(Page-level text extractions)
---------------
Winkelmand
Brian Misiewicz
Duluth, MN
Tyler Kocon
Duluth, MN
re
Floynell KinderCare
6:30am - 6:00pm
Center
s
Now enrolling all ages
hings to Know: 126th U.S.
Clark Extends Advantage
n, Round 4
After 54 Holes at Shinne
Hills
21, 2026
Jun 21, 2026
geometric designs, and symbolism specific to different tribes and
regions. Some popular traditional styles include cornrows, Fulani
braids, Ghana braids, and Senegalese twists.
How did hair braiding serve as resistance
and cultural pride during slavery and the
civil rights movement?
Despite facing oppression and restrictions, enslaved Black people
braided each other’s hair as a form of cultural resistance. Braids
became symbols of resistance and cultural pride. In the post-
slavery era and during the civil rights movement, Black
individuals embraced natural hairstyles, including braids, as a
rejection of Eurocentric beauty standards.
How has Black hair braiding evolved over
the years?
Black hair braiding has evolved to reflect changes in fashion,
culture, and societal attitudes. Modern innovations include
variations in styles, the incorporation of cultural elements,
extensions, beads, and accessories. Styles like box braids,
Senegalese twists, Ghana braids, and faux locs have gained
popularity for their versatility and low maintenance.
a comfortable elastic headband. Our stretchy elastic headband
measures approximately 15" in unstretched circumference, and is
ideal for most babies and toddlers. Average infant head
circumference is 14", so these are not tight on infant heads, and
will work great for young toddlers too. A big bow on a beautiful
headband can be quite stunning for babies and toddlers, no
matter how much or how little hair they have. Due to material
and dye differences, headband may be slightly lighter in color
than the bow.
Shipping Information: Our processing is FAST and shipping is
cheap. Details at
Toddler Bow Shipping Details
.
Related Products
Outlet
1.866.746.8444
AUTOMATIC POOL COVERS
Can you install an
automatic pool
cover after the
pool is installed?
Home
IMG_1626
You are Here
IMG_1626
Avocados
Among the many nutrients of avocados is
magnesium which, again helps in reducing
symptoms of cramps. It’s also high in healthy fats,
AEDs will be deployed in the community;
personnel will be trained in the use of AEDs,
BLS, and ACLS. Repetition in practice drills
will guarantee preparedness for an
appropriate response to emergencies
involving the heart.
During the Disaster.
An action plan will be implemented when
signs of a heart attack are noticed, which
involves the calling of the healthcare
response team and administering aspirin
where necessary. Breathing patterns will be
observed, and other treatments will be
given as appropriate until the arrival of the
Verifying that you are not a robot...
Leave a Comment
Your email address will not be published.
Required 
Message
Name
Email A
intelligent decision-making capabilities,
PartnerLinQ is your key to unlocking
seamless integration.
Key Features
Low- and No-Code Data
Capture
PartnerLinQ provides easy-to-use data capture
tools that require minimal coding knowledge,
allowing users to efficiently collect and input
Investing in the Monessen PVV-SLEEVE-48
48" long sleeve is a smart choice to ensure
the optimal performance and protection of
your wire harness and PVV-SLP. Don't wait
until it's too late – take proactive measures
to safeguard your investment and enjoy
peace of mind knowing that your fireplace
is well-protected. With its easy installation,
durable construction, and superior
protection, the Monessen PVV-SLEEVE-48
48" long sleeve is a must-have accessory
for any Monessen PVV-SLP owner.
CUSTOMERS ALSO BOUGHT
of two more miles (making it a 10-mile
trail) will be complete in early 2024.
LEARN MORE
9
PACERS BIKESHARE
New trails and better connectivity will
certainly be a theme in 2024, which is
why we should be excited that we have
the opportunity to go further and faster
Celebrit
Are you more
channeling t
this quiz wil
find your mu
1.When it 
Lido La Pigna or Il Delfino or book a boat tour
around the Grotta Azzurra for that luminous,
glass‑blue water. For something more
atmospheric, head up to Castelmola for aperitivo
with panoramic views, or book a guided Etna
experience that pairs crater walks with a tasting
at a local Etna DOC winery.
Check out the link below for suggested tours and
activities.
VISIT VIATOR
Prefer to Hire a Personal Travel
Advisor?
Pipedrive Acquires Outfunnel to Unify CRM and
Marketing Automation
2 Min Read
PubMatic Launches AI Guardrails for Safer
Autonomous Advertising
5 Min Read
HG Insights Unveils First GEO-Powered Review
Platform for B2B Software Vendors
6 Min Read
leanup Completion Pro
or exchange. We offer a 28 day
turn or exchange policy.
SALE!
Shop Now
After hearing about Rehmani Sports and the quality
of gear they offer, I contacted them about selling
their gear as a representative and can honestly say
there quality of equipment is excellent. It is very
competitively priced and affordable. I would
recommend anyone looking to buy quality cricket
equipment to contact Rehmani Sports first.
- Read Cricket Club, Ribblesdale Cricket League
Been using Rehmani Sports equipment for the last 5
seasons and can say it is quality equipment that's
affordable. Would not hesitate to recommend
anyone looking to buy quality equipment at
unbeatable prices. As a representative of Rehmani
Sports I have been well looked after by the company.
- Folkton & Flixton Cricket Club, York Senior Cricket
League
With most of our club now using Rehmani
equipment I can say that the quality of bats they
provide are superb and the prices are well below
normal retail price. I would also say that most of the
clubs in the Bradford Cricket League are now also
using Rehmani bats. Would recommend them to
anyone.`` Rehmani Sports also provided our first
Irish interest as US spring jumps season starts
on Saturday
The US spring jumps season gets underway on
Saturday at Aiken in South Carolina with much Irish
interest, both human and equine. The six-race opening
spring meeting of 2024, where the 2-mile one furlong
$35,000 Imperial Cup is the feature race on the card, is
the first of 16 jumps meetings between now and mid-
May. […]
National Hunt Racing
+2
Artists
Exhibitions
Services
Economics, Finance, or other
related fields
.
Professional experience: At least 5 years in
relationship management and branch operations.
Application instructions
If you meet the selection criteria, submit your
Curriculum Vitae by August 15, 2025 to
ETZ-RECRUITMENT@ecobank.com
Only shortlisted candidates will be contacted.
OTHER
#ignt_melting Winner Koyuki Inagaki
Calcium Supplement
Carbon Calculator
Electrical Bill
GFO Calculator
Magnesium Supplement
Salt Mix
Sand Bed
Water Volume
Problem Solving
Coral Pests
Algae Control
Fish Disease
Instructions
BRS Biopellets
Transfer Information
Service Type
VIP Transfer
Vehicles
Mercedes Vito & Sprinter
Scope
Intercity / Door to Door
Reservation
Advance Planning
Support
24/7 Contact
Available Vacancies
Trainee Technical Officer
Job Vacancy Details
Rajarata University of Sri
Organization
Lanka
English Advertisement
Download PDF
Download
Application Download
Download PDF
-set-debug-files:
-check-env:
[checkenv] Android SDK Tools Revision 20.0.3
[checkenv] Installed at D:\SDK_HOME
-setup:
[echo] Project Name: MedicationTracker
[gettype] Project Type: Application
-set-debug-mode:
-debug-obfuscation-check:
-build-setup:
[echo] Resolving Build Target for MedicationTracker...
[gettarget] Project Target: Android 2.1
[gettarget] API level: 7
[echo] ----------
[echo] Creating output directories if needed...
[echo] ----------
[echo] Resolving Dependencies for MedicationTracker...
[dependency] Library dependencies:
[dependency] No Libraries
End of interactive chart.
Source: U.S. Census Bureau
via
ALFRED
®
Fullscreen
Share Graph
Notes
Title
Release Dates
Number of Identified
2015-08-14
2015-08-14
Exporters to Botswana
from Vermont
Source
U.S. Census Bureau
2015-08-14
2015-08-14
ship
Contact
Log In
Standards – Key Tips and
---------------
What you should do
State how many lines of the entries above include the string "pride". The reply is that number alone.

Final answer
2